This paper proposes a hardware architecture of a video noise estimation algorithm capable of real-time processing. The objectives consist of adapting a computationally demanding noise estimation algorithm to a synthesizable VHDL implementation and achieving realtime performance. This Structure-oriented noise estimation method considers image structure to find intensity-homogeneous blocks. Subsequently, these blocks are included in the averaging process to estimate the noise variance. Generating worst-case estimation error of 3 dB, this spatial noise reduction method is reliable for highly noisy and textured images. The proposed architecture provides a satisfactory compromise between area and processing speed. Furthermore, parameterization of the architecture allows additional flexibility with the scaling of mask sizes that can operate on 3x3 or 5x5 blocks of pixels. The proposed design is targeted to an FPGA device and estimates the noise variance over an interlaced PAL video sequence.
INTRODUCTION

Motivation
Digital video processing algorithms, such as noise estimation, are computationally intensive. The algorithm's performance worsens dramatically as image resolution and pixel data size grow larger. Effective techniques are required to contend with this shortcoming in performance. One solution is to make use of a fast-prototyping, flexible and reprogrammable Field Programmable Gate Array (FPGA) technology.
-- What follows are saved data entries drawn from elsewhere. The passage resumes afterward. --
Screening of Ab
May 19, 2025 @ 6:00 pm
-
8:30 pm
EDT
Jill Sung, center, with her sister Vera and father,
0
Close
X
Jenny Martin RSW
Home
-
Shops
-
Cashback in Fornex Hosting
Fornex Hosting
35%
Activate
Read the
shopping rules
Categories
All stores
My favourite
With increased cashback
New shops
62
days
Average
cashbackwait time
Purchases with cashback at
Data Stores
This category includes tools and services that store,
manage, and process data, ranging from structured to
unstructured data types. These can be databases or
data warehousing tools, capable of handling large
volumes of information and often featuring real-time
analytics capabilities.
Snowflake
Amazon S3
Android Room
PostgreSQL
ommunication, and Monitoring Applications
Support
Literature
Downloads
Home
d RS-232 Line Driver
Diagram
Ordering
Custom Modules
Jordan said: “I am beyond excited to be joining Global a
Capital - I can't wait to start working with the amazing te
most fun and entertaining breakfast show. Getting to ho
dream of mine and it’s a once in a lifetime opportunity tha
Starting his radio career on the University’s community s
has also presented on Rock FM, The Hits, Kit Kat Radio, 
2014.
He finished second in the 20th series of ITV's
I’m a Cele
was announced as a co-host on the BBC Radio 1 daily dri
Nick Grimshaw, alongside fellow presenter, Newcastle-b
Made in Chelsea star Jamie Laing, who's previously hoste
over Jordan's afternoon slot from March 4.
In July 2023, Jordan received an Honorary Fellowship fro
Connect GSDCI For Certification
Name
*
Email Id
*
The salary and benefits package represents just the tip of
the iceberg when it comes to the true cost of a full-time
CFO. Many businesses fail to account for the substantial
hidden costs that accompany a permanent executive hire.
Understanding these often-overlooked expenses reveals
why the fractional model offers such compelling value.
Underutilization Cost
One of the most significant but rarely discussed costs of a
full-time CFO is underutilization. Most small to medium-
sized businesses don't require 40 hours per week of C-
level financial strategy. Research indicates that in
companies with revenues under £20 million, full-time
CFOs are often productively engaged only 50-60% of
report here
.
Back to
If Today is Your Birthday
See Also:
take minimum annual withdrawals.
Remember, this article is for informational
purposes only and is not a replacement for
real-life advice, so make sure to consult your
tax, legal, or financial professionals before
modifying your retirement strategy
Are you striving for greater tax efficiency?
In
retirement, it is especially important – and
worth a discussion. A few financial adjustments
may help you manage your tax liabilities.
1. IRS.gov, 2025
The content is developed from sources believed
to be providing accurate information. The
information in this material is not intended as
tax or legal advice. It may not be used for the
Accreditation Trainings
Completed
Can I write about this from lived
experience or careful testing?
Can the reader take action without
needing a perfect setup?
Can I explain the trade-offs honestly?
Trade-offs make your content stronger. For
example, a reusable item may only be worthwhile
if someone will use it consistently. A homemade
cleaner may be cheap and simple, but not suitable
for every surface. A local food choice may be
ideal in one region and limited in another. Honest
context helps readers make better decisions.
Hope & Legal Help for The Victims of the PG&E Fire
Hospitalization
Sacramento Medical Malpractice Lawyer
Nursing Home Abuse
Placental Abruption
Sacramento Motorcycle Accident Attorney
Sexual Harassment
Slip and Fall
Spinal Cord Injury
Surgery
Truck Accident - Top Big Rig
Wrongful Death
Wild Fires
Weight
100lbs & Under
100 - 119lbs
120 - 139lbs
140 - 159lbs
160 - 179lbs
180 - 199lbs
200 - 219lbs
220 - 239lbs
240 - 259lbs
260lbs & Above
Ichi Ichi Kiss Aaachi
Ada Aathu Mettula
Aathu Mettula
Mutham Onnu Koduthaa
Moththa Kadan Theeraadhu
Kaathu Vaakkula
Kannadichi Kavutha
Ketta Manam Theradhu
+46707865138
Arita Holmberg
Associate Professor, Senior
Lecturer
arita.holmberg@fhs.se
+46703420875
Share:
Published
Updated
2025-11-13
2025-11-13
The current high density FPGAs offer compelling platforms for hardware acceleration of software-based DSP algorithms. Moreover, recent technological development in the field of FPGAs has increased the logic density and clock speeds to comparable ASIC performances at a much lower cost. However, complex algorithms implemented on resource constrained systems can cause serious speed and quality downgrades. Hence, in depth analysis and adaptation of the algorithms is required to attain real-time performances.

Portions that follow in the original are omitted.